Among the entries that follow, locate the line with "Email Address" and the line with "Excluding government charges". Output those lines and all lines in between, exactly, minus the pictures.

*** INFORMATION SUPPLIED Section Begins ***

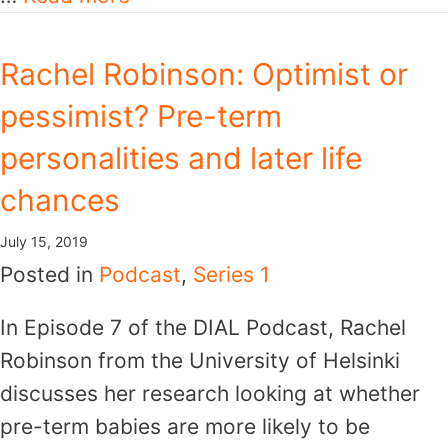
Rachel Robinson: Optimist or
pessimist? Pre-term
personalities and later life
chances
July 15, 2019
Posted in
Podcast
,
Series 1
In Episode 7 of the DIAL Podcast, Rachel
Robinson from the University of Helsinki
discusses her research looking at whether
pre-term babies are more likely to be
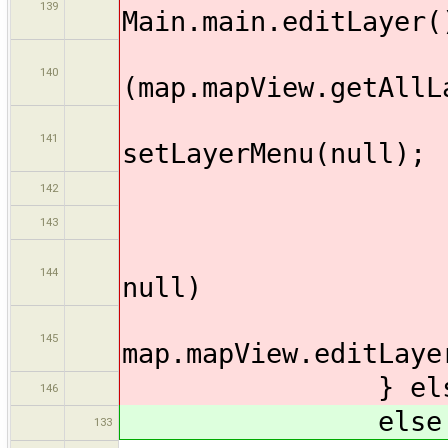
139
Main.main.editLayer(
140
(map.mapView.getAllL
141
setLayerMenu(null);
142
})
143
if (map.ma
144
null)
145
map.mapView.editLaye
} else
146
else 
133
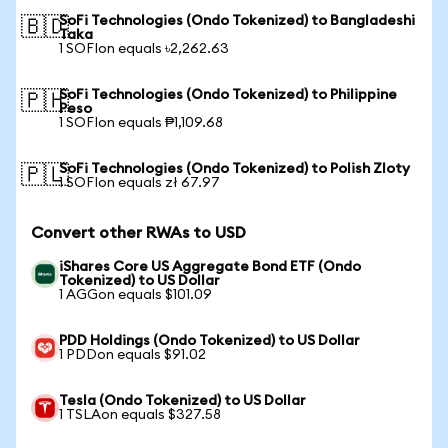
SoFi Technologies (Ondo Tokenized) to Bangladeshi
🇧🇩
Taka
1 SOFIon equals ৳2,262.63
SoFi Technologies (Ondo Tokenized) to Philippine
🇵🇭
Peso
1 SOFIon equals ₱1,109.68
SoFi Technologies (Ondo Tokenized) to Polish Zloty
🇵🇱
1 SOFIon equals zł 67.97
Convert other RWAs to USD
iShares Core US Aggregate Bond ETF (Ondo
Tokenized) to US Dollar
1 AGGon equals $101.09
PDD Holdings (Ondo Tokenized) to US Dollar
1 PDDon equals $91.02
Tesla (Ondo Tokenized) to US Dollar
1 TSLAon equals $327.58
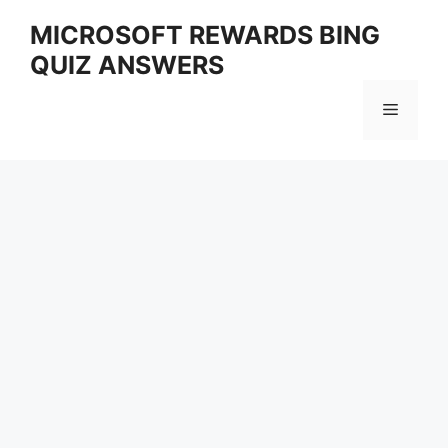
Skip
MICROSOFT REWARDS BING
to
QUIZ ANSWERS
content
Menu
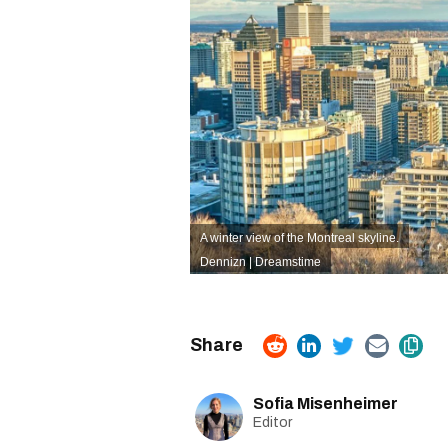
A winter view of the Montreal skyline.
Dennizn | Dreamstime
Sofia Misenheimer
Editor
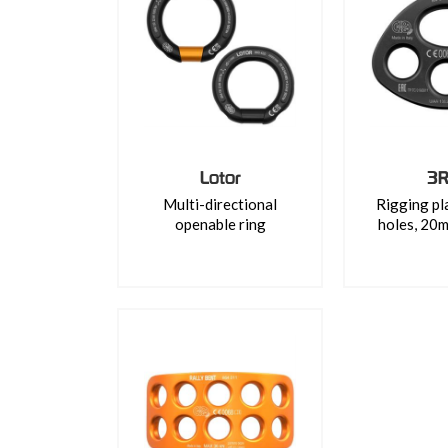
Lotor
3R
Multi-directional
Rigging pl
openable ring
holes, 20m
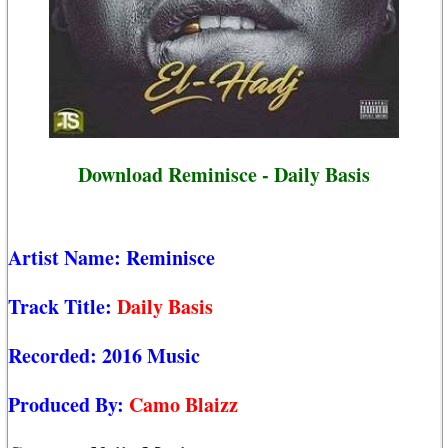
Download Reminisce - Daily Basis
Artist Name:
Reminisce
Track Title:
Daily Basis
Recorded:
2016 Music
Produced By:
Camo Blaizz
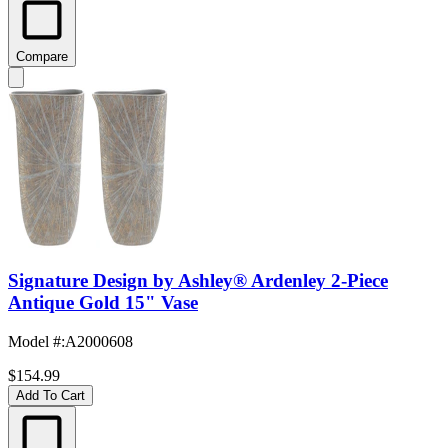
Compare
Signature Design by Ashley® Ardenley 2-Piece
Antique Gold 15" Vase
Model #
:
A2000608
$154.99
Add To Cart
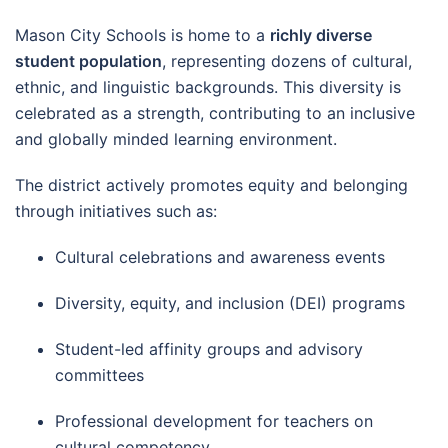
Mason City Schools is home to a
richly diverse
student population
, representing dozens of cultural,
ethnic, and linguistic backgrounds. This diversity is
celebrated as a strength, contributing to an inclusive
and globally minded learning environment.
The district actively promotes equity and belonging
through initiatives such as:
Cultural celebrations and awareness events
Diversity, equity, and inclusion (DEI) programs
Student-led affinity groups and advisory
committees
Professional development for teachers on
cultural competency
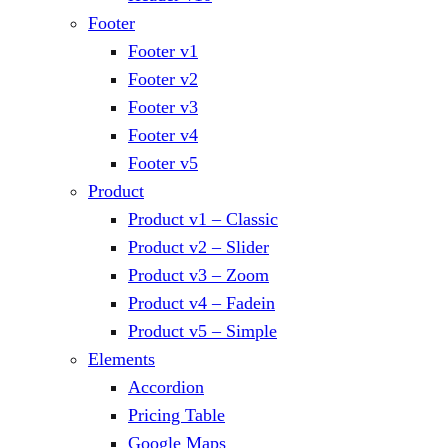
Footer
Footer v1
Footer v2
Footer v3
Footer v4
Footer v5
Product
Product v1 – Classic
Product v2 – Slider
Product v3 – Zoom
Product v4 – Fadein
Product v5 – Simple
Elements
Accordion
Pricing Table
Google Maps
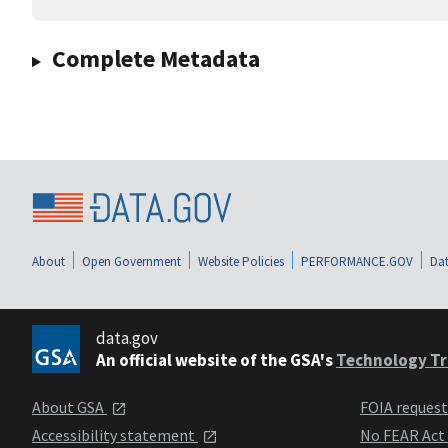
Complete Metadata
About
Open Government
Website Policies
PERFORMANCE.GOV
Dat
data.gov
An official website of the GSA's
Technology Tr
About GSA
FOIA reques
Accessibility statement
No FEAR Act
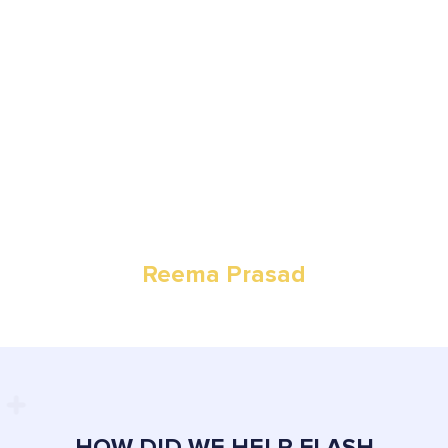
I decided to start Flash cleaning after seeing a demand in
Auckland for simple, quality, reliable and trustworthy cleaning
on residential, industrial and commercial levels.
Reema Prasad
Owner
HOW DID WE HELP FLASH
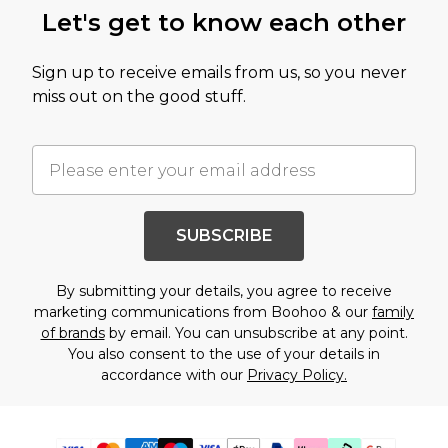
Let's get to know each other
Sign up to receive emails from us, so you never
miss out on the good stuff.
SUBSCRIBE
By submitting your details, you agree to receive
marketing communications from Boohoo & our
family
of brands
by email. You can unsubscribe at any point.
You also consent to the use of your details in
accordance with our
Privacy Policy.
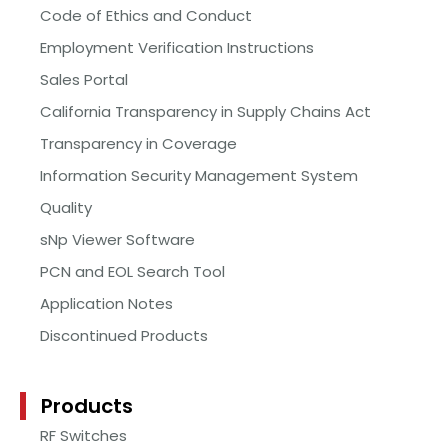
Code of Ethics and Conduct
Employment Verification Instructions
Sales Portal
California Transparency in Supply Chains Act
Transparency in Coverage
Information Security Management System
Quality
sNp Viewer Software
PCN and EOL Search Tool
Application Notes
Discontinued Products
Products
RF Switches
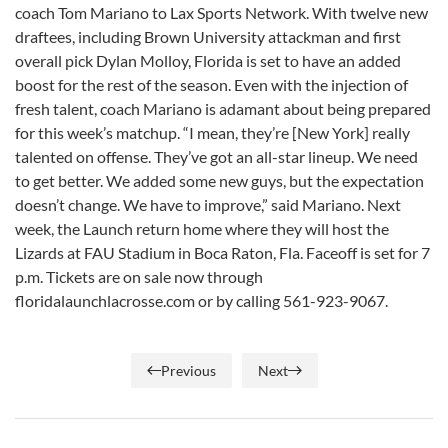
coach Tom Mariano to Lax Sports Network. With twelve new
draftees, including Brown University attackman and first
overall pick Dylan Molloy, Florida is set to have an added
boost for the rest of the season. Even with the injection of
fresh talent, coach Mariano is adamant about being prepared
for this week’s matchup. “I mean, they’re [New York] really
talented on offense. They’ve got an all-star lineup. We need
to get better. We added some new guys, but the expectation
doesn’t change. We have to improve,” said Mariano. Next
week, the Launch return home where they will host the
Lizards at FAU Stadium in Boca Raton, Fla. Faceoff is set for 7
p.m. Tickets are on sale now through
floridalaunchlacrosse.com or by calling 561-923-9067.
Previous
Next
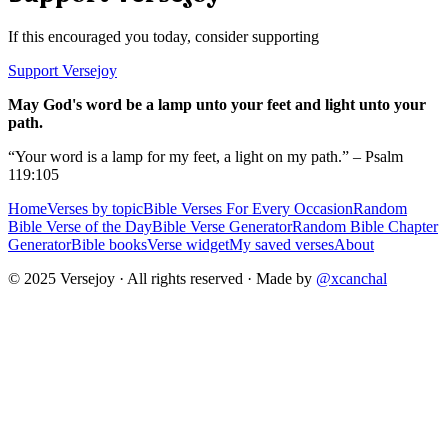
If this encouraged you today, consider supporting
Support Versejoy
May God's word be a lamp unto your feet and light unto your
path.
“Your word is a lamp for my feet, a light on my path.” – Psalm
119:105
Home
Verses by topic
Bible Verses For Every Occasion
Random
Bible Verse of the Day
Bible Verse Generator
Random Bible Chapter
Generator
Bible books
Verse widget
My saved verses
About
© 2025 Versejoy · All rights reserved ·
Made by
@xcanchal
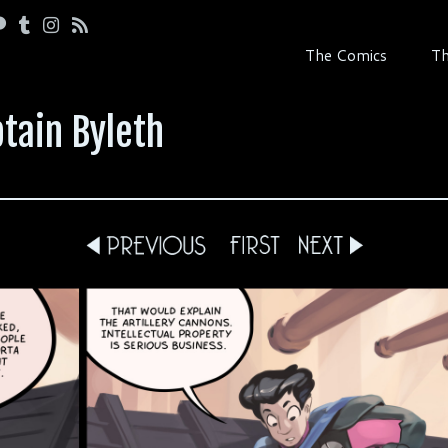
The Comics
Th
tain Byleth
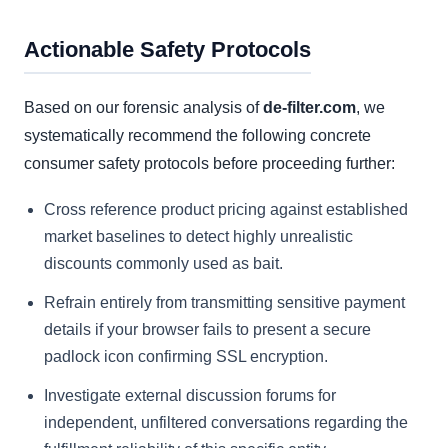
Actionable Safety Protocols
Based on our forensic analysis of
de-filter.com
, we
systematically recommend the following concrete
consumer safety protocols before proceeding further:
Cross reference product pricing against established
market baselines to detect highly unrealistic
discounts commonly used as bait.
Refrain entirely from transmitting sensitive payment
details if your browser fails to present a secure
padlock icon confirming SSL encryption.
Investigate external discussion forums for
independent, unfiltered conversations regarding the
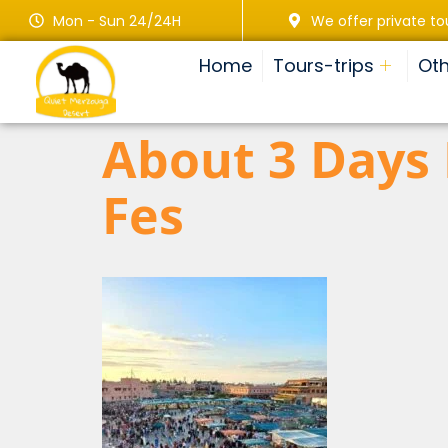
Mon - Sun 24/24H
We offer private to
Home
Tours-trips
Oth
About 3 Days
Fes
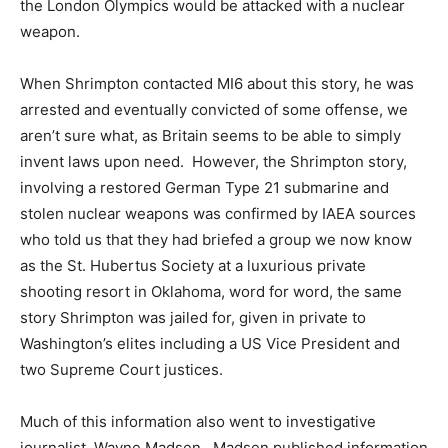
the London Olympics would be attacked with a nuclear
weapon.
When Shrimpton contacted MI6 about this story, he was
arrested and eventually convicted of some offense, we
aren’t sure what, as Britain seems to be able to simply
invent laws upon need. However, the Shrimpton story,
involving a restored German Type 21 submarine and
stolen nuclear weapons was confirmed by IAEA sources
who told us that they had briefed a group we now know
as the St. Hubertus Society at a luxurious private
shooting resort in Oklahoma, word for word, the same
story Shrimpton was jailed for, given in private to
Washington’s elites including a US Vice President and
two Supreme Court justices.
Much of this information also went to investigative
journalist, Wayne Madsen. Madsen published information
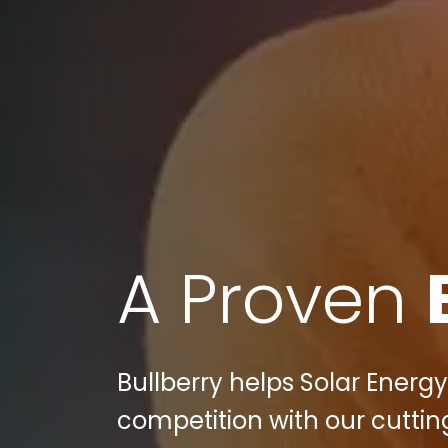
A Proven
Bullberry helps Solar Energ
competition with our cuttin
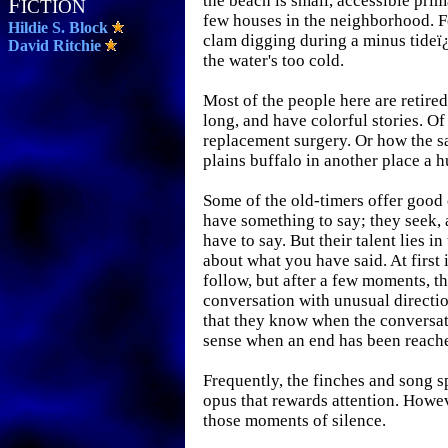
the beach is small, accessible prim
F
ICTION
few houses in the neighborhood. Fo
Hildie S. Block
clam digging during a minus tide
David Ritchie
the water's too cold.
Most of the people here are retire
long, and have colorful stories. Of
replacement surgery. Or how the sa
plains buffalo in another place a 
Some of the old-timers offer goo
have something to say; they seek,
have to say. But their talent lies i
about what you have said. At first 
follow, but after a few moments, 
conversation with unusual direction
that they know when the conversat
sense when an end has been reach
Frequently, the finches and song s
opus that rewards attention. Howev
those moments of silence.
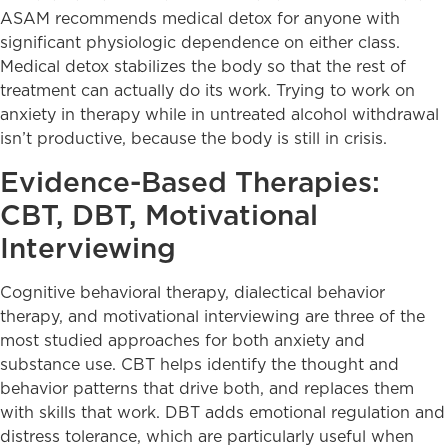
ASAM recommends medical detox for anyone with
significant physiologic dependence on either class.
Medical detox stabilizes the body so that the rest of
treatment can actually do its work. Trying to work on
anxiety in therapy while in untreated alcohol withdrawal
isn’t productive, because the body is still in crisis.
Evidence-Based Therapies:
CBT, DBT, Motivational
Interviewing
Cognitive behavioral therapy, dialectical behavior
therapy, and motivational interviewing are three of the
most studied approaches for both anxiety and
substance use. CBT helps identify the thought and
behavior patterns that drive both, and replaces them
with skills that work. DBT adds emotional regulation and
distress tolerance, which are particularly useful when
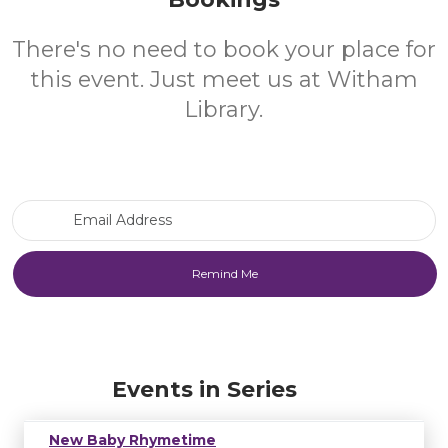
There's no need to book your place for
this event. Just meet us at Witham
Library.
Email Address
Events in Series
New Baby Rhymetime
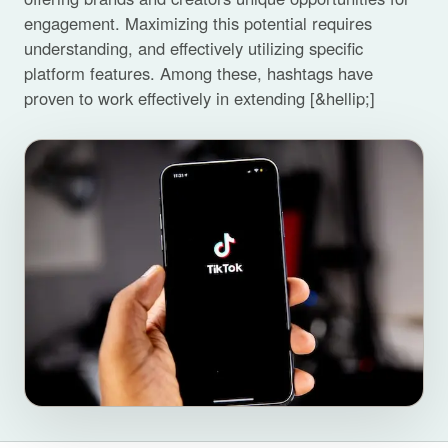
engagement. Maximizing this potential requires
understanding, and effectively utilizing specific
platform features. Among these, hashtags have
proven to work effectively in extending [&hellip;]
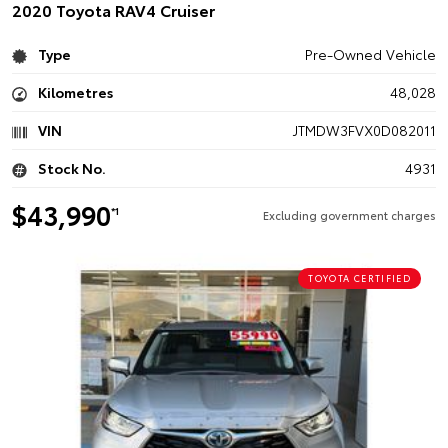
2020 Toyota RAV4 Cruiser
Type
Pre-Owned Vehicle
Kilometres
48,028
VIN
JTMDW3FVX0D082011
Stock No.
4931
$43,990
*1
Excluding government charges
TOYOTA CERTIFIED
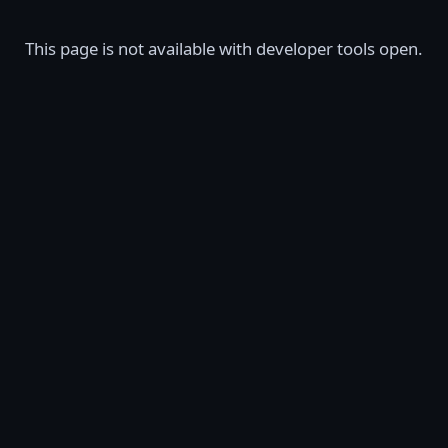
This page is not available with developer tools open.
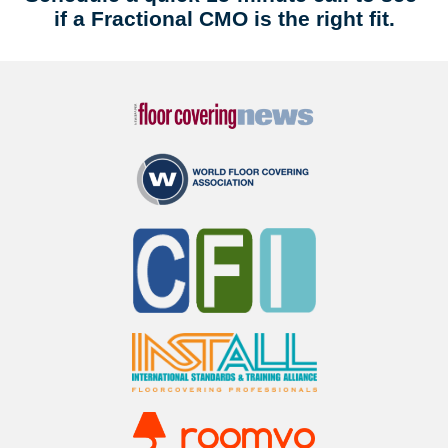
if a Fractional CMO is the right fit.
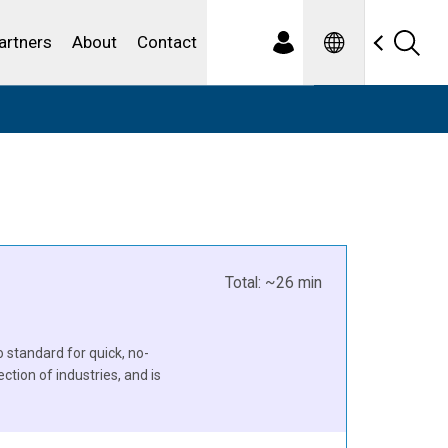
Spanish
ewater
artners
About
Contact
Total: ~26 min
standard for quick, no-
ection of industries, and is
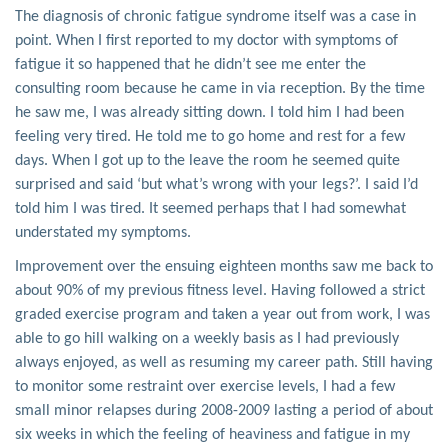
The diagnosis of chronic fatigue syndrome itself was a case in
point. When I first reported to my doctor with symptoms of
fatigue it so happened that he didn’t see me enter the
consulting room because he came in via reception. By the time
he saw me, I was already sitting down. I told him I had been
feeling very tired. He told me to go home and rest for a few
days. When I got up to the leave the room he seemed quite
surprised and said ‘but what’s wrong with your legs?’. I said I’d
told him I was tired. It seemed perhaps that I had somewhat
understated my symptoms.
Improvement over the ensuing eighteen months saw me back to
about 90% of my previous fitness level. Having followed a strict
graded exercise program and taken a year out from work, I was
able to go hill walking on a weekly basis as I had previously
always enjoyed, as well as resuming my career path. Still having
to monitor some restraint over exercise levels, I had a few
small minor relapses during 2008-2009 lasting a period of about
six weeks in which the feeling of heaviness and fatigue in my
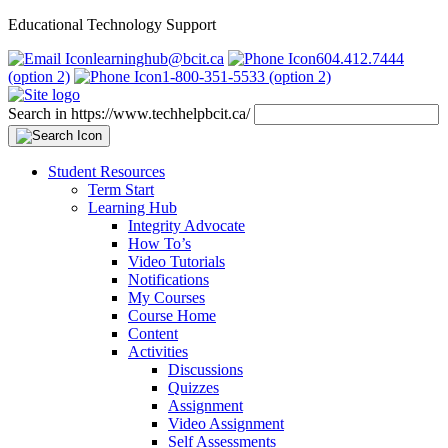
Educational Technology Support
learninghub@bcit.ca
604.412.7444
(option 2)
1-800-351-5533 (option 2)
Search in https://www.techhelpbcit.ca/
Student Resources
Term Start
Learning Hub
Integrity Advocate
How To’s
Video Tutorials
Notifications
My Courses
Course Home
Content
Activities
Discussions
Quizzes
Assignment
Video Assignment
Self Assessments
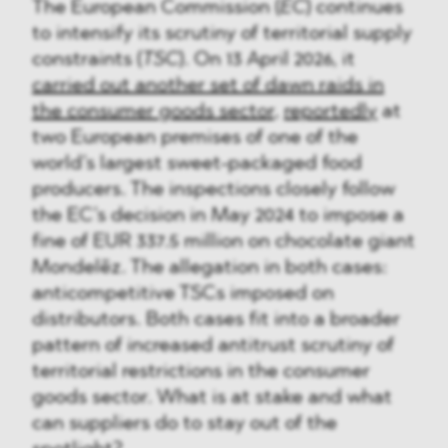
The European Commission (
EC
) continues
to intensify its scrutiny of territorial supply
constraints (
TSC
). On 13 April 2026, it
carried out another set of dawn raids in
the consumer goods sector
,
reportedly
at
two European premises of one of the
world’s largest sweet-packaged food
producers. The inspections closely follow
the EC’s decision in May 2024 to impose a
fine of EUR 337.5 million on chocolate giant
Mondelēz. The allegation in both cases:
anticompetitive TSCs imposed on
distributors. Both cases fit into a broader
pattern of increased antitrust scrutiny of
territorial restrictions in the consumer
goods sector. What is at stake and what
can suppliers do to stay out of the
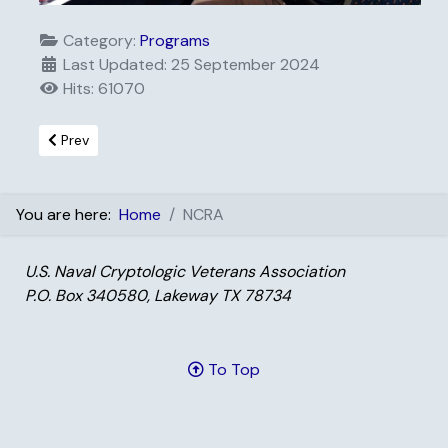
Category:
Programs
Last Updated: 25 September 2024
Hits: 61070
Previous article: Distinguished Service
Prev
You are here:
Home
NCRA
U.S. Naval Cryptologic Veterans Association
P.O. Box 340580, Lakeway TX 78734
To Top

*** INFORMATION SUPPLIED Section Ends ***

■ REPLY TO THE TASK:
Email Address
Events in Series
New Baby Rhymetime
engagement. Maximizing this potential requires
understanding, and effectively utilizing specific
platform features. Among these, hashtags have
proven to work effectively in extending [&hellip;]
2020 Toyota RAV4 Cruiser
Type
Pre-Owned Vehicle
Kilometres
48,028
VIN
JTMDW3FVX0D082011
Stock No.
4931
$43,990
*1
Excluding government charges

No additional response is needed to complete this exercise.